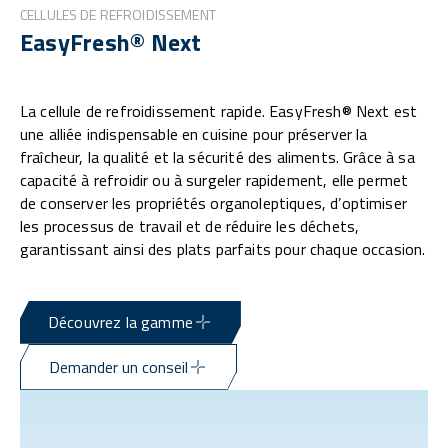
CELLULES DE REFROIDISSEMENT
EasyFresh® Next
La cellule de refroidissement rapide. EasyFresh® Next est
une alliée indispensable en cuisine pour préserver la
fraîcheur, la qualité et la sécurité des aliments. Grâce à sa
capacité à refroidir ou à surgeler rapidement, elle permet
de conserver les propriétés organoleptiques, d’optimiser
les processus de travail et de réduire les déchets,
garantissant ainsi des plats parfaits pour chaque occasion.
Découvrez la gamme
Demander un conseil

# TASK ITEM
No images belong in the copy. Transcribe every record exactly.

# REPLY
CELLULES DE REFROIDISSEMENT
EasyFresh® Next
La cellule de refroidissement rapide. EasyFresh® Next est
une alliée indispensable en cuisine pour préserver la
fraîcheur, la qualité et la sécurité des aliments. Grâce à sa
capacité à refroidir ou à surgeler rapidement, elle permet
de conserver les propriétés organoleptiques, d’optimiser
les processus de travail et de réduire les déchets,
garantissant ainsi des plats parfaits pour chaque occasion.
Découvrez la gamme
Demander un conseil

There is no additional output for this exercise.